The announcement came suddenly, though it confirmed what people in the community had known for years. In September 2021, Colorado Attorney General Phil Weiser announced his office had investigated the Aurora Police and Fire Departments for more than a year, and found “a pattern and practice of racially biased policing.”
The investigation was extensive: it involved data analysis, which showed that nearly half of the individuals whom Aurora Police used force against were Black, even though Black residents make up about 15% of the population in Aurora. Black people were also twice as likely to be arrested than white people.
The attorney general’s team also sat in on meetings of the police board that reviews incidents of force and found Aurora didn’t adequately scrutinize its own behavior. Investigators also rode along with officers on patrol; reviewed thousands of pages of police reports; and interviewed officers and residents, among other things. The investigation also found consistent illegal use of ketamine, a powerful sedative, by paramedics.
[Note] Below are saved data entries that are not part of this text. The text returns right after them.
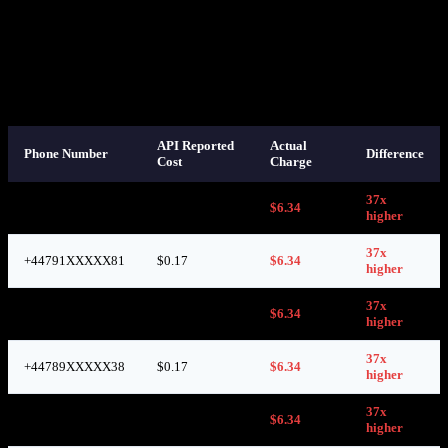
Based on this response, we set our selling price at
$1.02
per number
— a healthy markup over the $0.17 API-reported cost. Reasonable,
right?
Here’s what we discovered on SMS-MAN’s own dashboard after
those numbers were used:
API Reported
Actual
Phone Number
Difference
Cost
Charge
37x
+44789XXXXX36
$0.17
$6.34
higher
37x
+44791XXXXX81
$0.17
$6.34
higher
37x
+44773XXXXX86
$0.17
$6.34
higher
37x
+44789XXXXX38
$0.17
$6.34
higher
37x
+44773XXXXX59
$0.17
$6.34
higher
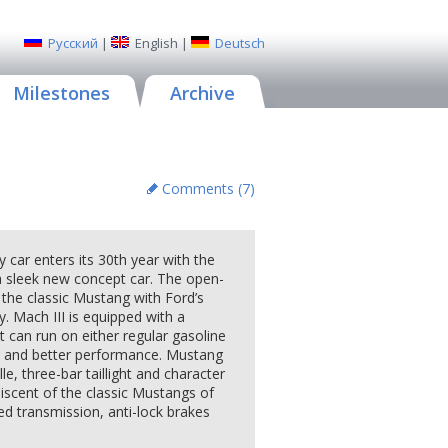
Русский
|
English
|
Deutsch
Milestones
Archive
Comments (
7
)
r enters its 30th year with the
a sleek new concept car. The open-
f the classic Mustang with Ford’s
. Mach III is equipped with a
t can run on either regular gasoline
s and better performance. Mustang
lle, three-bar taillight and character
niscent of the classic Mustangs of
ed transmission, anti-lock brakes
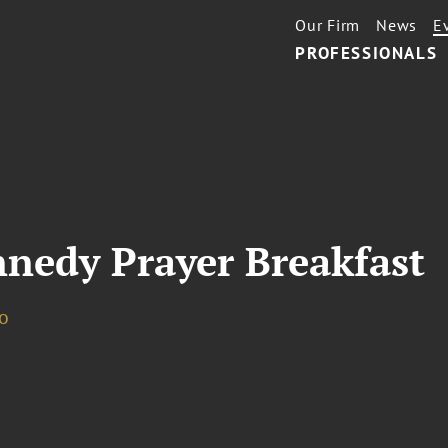
Our Firm
News
E
PROFESSIONALS
nnedy Prayer Breakfast
o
When Weiser announced the findings, he said, “What Aurora needs, we've heard loud and clear, is a law enforcement system that is worthy of their trust."
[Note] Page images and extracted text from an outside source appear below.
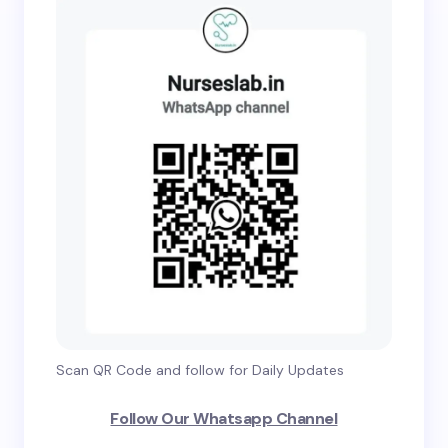
Scan QR Code and follow for Daily Updates
Follow Our Whatsapp Channel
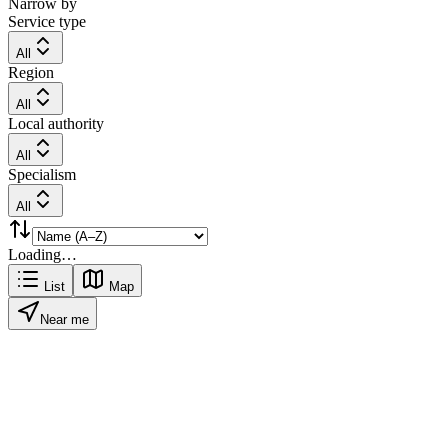
Narrow by
Service type
All
Region
All
Local authority
All
Specialism
All
Loading…
List
Map
Near me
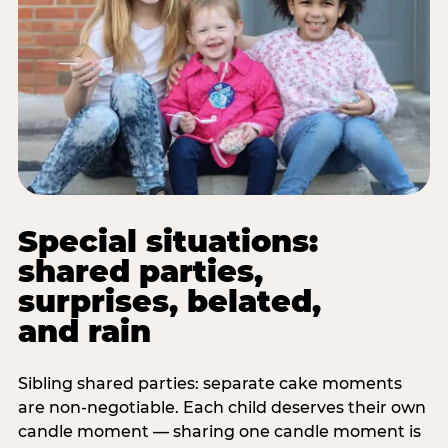
Special situations:
shared parties,
surprises, belated,
and rain
Sibling shared parties: separate cake moments
are non-negotiable. Each child deserves their own
candle moment — sharing one candle moment is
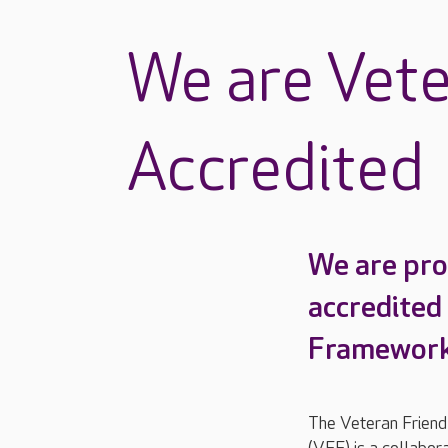
We are Vete
Accredited
We are pro
accredited
Framework
The Veteran Frien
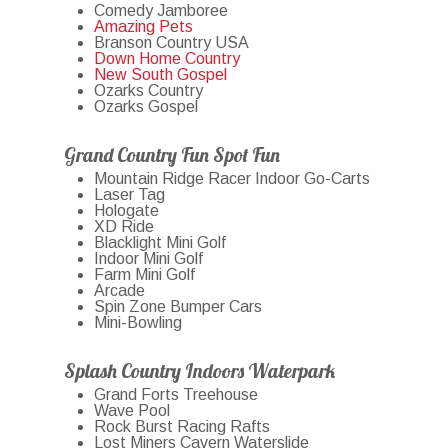
Comedy Jamboree
Amazing Pets
Branson Country USA
Down Home Country
New South Gospel
Ozarks Country
Ozarks Gospel
Grand Country Fun Spot Fun
Mountain Ridge Racer Indoor Go-Carts
Laser Tag
Hologate
XD Ride
Blacklight Mini Golf
Indoor Mini Golf
Farm Mini Golf
Arcade
Spin Zone Bumper Cars
Mini-Bowling
Splash Country Indoors Waterpark
Grand Forts Treehouse
Wave Pool
Rock Burst Racing Rafts
Lost Miners Cavern Waterslide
In the weeks after, the city signed onto an agreement with the attorney general, called a consent decree. The city and state spelled out a series of specific reforms to hiring and training practices; policies around use of force; and more. The agreement, or decree, is scheduled to last five years.
It’s the first time in state history that a city has entered into such an agreement with the state, and it was made possible by a law passed in the wake of Elijah McClain’s death.
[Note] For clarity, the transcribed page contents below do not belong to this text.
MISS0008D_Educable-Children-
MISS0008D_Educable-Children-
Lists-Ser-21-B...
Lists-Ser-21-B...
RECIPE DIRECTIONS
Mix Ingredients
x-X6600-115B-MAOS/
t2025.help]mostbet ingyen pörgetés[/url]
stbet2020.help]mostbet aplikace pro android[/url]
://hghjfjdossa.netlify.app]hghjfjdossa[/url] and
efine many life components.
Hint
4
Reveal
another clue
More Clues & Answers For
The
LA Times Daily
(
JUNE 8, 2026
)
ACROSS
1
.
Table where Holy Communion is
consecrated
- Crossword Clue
This week, criminal trials for the three officers who forcibly stopped and subdued McClain are underway. That may result in personal, criminal responsibility for his death. The reforms required in Aurora are another form of responsibility: they are an attempt, for the first time in state history, to establish that individual incidents can be the product of a system that has not valued the lives of all people in the community. It’s an attempt to hold an entire system accountable, and ultimately, to improve public safety.
Almost two years since the decree was established, everyone involved agrees that progress has been slow, perhaps out of necessity, and has been made mostly behind closed doors. It is testing the patience and trust of a community in which some people say they can’t wait.
“Patience is a luxury that our communities just cannot afford,” said Gianina Horton, an Aurora resident who works in the field of civilian oversight of law enforcement as co-director of the Denver Justice Project. She also serves on a community advisory council to the consent decree monitor. The council is intended to communicate the status of the reforms to the Aurora community, and transmit questions and comments up to the independent group that’s overseeing the five-year process.
Horton added, “There are so many officers that are working with due diligence to make these reforms happen, and I acknowledge that and validate it. And at the same time, there needs to be accountability in real time.”
Thomas Mayes, a pastor at Living Water Christian Center Church in Aurora, is also on the community council.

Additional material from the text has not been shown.